Violet menerima hadiah itu dengan air mata penuh rasa syukur di matanya.

Kemudian, kereta itu melaju pergi. Jiang Ran melambai ke arah mereka sementara Violet dan Nenek Kelinci mengeluarkan kepala mereka dari jendela dan melihat kembali ke arah Jiang Ran.

“Nenek Nana! Violet! Jaga diri baik-baik! Aku akan pergi ke Medison Town mencarimu!”

“Baik, Banning! Kau juga jaga diri!”

“Sampai jumpa, pemuda~!”

Dengan suara roda yang berderit, kereta itu perlahan menjauh.

Jiang Ran berdiri di sana, menonton dan tidak pergi sampai kereta itu menghilang di kejauhan.

Hari ini, Jiang Ran pertama kali mengucapkan selamat tinggal kepada Nenek Cassie, lalu kepada Violet dan Nenek Kelinci. Kesedihan perpisahan memang tidak pernah mudah ditanggung.

Tidak ada internet atau telepon di Dunia Bintang Penjara, dan sistem surat yang digunakan oleh rakyat biasa tidak sempurna. Sangat sulit untuk bertemu kembali setelah berpisah.

Tapi ini juga mengingatkan Jiang Ran pada tujuan kedatangannya di Dunia Bintang Penjara. Apa pun yang terjadi, ia harus menyelesaikan misi dan kembali ke Dunia Bumi untuk menyelamatkan ayah dan keluarganya.

Setelah tersadar, Jiang Ran membuka catatan yang diberikan oleh Nenek Kelinci, yang tertulis:

━━━━━━━━━

Banning, urusan keluarga Feiqi sepenuhnya ada di tanganmu.

Aku tidak punya apa-apa untuk diberikan padamu, dan aku tidak bisa meramalkan masa depanmu. Namun, hari ini aku telah meramalkan “Peringatan Posisi Bintang” milikmu, yang cukup abstrak. Hanya kau yang bisa menginterpretasikan apa artinya.

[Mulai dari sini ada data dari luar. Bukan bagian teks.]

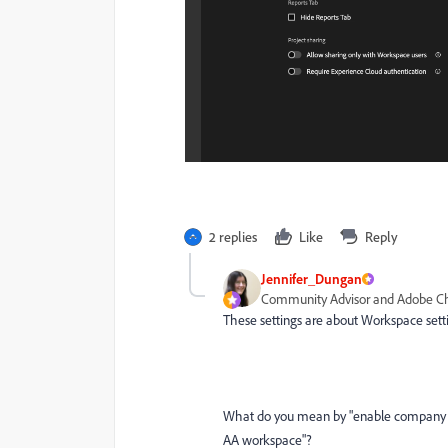
2 replies
Like
Reply
Jennifer_Dungan
Community Advisor and Adobe 
These settings are about Workspace setting
What do you mean by "
enable company p
AA workspace"?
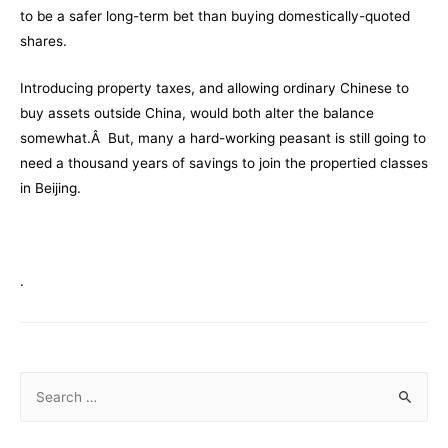
to be a safer long-term bet than buying domestically-quoted
shares.
Introducing property taxes, and allowing ordinary Chinese to
buy assets outside China, would both alter the balance
somewhat.Â But, many a hard-working peasant is still going to
need a thousand years of savings to join the propertied classes
in Beijing.
.
S
e
a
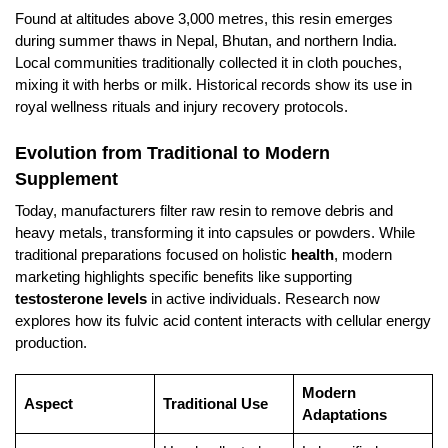
Found at altitudes above 3,000 metres, this resin emerges
during summer thaws in Nepal, Bhutan, and northern India.
Local communities traditionally collected it in cloth pouches,
mixing it with herbs or milk. Historical records show its use in
royal wellness rituals and injury recovery protocols.
Evolution from Traditional to Modern
Supplement
Today, manufacturers filter raw resin to remove debris and
heavy metals, transforming it into capsules or powders. While
traditional preparations focused on holistic
health
, modern
marketing highlights specific benefits like supporting
testosterone levels
in active individuals. Research now
explores how its fulvic acid content interacts with cellular energy
production.
Modern
Aspect
Traditional Use
Adaptations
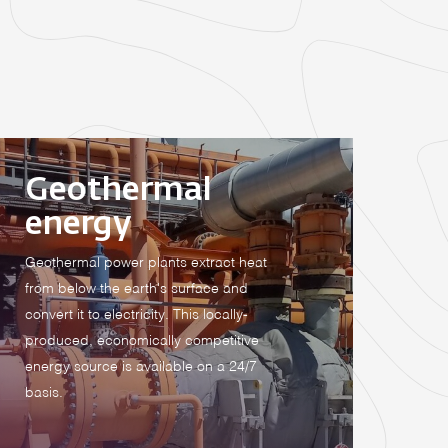
Geothermal
energy
Geothermal power plants extract heat
from below the earth's surface and
convert it to electricity. This locally-
produced, economically competitive
energy source is available on a 24/7
basis.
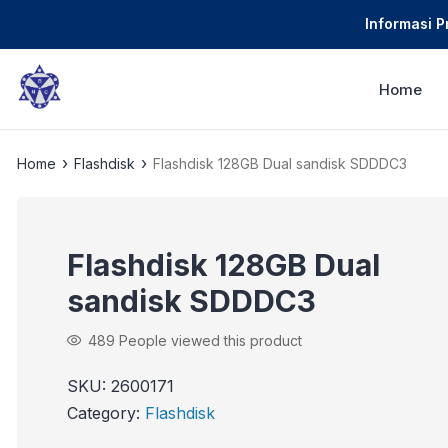
Informasi 
Home
›
›
Home
Flashdisk
Flashdisk 128GB Dual sandisk SDDDC3
Flashdisk 128GB Dual
sandisk SDDDC3
489
People viewed this product
SKU:
2600171
Category:
Flashdisk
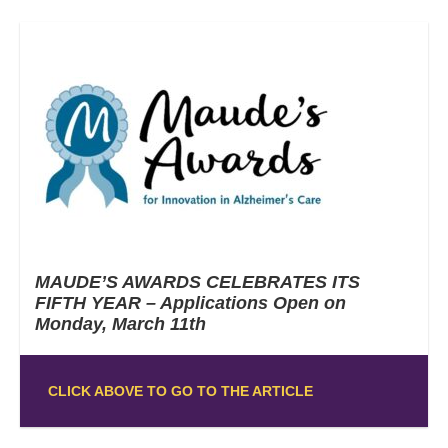
MAUDE’S AWARDS CELEBRATES ITS
FIFTH YEAR – Applications Open on
Monday, March 11th
CLICK ABOVE TO GO TO THE ARTICLE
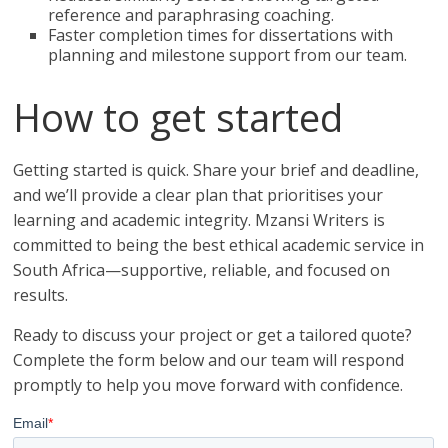
reference and paraphrasing coaching.
Faster completion times for dissertations with
planning and milestone support from our team.
How to get started
Getting started is quick. Share your brief and deadline,
and we’ll provide a clear plan that prioritises your
learning and academic integrity. Mzansi Writers is
committed to being the best ethical academic service in
South Africa—supportive, reliable, and focused on
results.
Ready to discuss your project or get a tailored quote?
Complete the form below and our team will respond
promptly to help you move forward with confidence.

– Peringatan Bintang – Banning

Jangan menginginkan tarian cahaya kupu-kupu; kupu-kupu hitam adalah pelayan ular;

Jangan abaikan jeritan rusa, rusa putih suci adalah utusan Tuhan.

━━━━━━━━━

Apakah ini… semacam peringatan dan… pengingat?

Jiang Ran membaca “Peringatan Bintang” ini beberapa kali. Ia tidak tahu banyak tentang beberapa gambar, seperti kupu-kupu dan rusa putih, tetapi ia sedikit akrab dengan gambaran ular.

Mari kita kembali ke hotel dan beristirahat sambil berpikir.

Sudah larut, dan Jiang Ran tidak ingin berdiri di luar dan menyia-nyiakan waktu, tetapi berbicara tentang hotel… itu mengingatkannya pada apa yang ia katakan kepada Amelia hari ini.

—”Amelia, mungkin ada sisa-sisa kekuatan walikota… Rumahmu tidak aman belakangan ini. Jika kau tidak keberatan, tinggal di hotel bersamaku.”